Lucques, Italie, vue depuis les toits des maisons du quartier. (Myrabella/CC BY-SA 3.0)
Cette période particulièrement reposante a été agrémentée par des interactions avec des habitants cordiaux et joyeux. Bien que les Lucquois semblent beaucoup plus simples et plus pauvres que leurs compatriotes français, Montaigne trouve leur simplicité rafraîchissante : « C’était pour nous, Français, un spectacle rare et charmant que de voir ces jolis paysans danser si bien dans l’habit des gentilshommes ». Comme il l’a écrit des années après son séjour à Lucques, « La forme la plus évidente et le signe le plus apparent de la véritable sagesse est une réjouissance constante et spontanée ».
Ouvrir les yeux sur la complexité de l’humanité
Montaigne a fait preuve d’une ouverture d’esprit inhabituelle à son époque.
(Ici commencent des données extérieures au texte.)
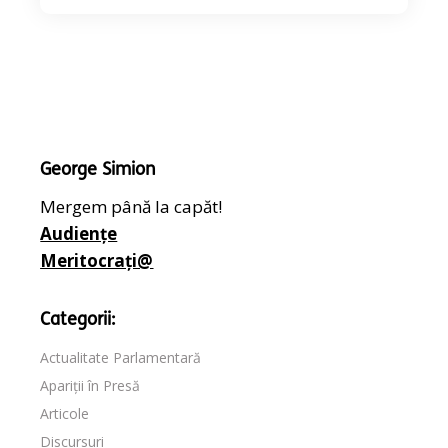
George Simion
Mergem până la capăt!
Audiențe
Meritocrați@
Categorii:
Actualitate Parlamentară
Apariții în Presă
Articole
Discursuri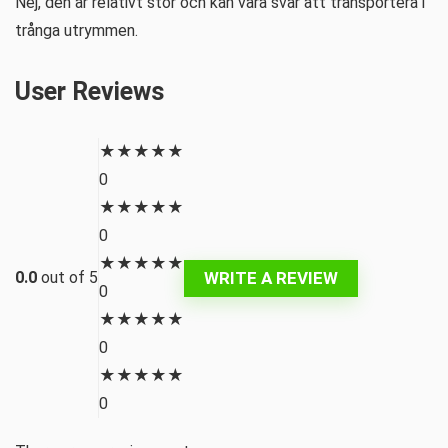
Nej, den är relativt stor och kan vara svår att transportera i
trånga utrymmen.
User Reviews
★
★
★
★
★
0
★
★
★
★
★
0
★
★
★
★
★
WRITE A REVIEW
0.0
out of 5
0
★
★
★
★
★
0
★
★
★
★
★
0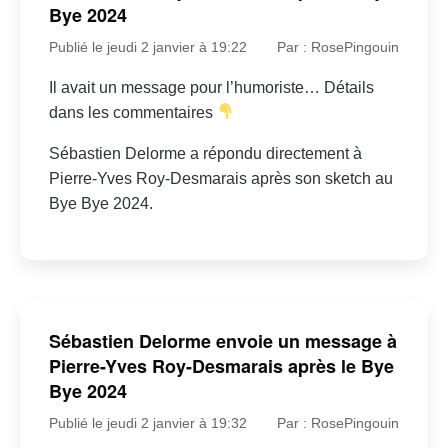
Bye 2024
Publié le jeudi 2 janvier à 19:22
Par : RosePingouin
Il avait un message pour l’humoriste… Détails
dans les commentaires
Sébastien Delorme a répondu directement à
Pierre-Yves Roy-Desmarais après son sketch au
Bye Bye 2024.
Sébastien Delorme envoie un message à
Pierre-Yves Roy-Desmarais après le Bye
Bye 2024
Publié le jeudi 2 janvier à 19:32
Par : RosePingouin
Il vivait au moment où la connaissance des cultures étrangères était très limitée et souvent acceptée avec méfiance. Il était également très ordonné et soucieux du détail, deux traits de caractère qui rendent généralement les gens réticents aux nouvelles expériences. Pourtant, poussé par la curiosité intellectuelle, il embrassait l’inconnu à chaque fois qu’il le découvrait.
Comme il le notera plus tard dans un essai sur l’éducation : »Faire des voyages me semble un exercice profitable. L’esprit y a une activité continuelle pour remarquer les choses inconnues et nouvelles, et je ne connais pas de meilleure école pour former la vie que de mettre sans cesse devant nos yeux la diversité de tant d’autres vies, opinions et usages. »

Portrait de Michel de Montaigne par un peintre inconnu au musée Condé, vers 1578, Anonyme. Huile sur toile. Musée Condé, France. (Domaine public)
Qu’il commente les coutumes plus ou moins hospitalières des tavernes, les procédures des tribunaux locaux ou le bien-fondé des rituels religieux publics, Montaigne a fait preuve d’une sensibilité exemplaire à l’égard des différences de comportement humain qu’il observait. Il considérait chaque expérience comme une occasion d’approfondir sa compréhension du monde. Même si les voyages n’ont pas complètement guéri ses maladies, ils sont devenus une occasion de pratiquer la tolérance et l’humilité, et d’ouvrir les yeux sur la complexité qui définit l’humanité.